Стихотворение, сочиненное Шушей на уроке химии 12 апреля 1961 года, пока Гагарин летал в космосе, и позднее перепечатанное на машинке Сеньора
Вагон был полон сумасшедших,
С ума сошедших то есть. Разве
Вы раньше думали о несших
Следы креста на красный праздник?
Старик сказал про Павла: “пал он,
Как колос”. Помнили об аде?
Вагон был сумасшедших полон,
Святых, произносящих за день
Два слова. Я ошибся, меньше,
А ночью – слышали такое? —
В тиши шептавших молча тоньше,
Чем скрипка мертвая. В покое
Меня оставьте. Ваши тени
Пускай исчезнут. Ваши муки
Моими станут. Пожелтели,
Осыпались страницы. В руки
Я взял последнюю надежду.
Ни взгляд твой и ни желтый голос
Не воскресят нас. Раньше голод
Меня не мучил по теплу.
Я жив, но скоро я умру.
Ниже приписано от руки почерком Сеньора: “Зачем напускать туману?”
Алла
На самом деле я познакомилась с Сеньором еще до всякого кафе. Он пришел к моей маме, когда вышел из тюремно-психиатрической больницы, где сидел вместе с моим дедушкой. Кстати, тот и научил его итальянскому языку. Мне тогда было лет четырнадцать, а Сеньору, я думаю, около тридцати. Я еще подумала: старик, а такой приятный молодой голос.
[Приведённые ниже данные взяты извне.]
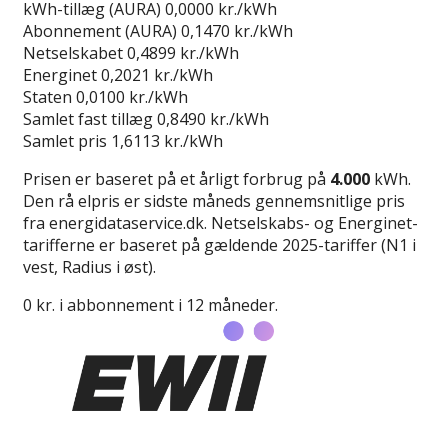
kWh-tillæg (AURA)
0,0000 kr./kWh
Abonnement (AURA)
0,1470 kr./kWh
Netselskabet
0,4899 kr./kWh
Energinet
0,2021 kr./kWh
Staten
0,0100 kr./kWh
Samlet fast tillæg
0,8490 kr./kWh
Samlet pris
1,6113 kr./kWh
Prisen er baseret på et årligt forbrug på
4.000
kWh.
Den rå elpris er sidste måneds gennemsnitlige pris
fra energidataservice.dk. Netselskabs- og Energinet-
tarifferne er baseret på gældende 2025-tariffer (N1 i
vest, Radius i øst).
0 kr. i abbonnement i 12 måneder.
Læs anmeldelse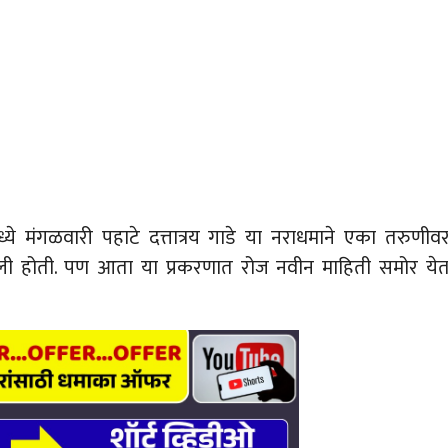
्ये मंगळवारी पहाटे दत्तात्रय गाडे या नराधमाने एका तरुणीव
ी होती. पण आता या प्रकरणात रोज नवीन माहिती समोर ये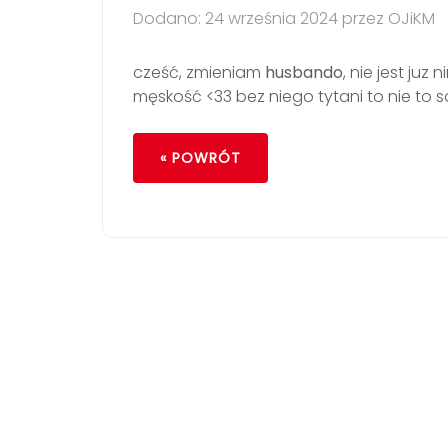
Dodano: 24 września 2024 przez OJiKM
cześć, zmieniam
husbando
, nie jest ju
męskość <33 bez niego tytani to nie to
« POWRÓT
Потом, когда он вдруг приблизил нас к себе и мы начали таскаться с ним по улицам, я в него как бы влюбилась. Шуша страдал, но недолго. Вот если бы Сеньор его “отшил”, как он поступал со многими, он, возможно, страдал бы по-настоящему. Но ни меня, ни Шушу он никогда не “отшивал”. Иногда, правда, отпускал язвительные замечания – с его звериным чутьем это было не сложно, – но если он видел, что укол достиг цели, тут же прекращал. Зачем-то мы были ему нужны.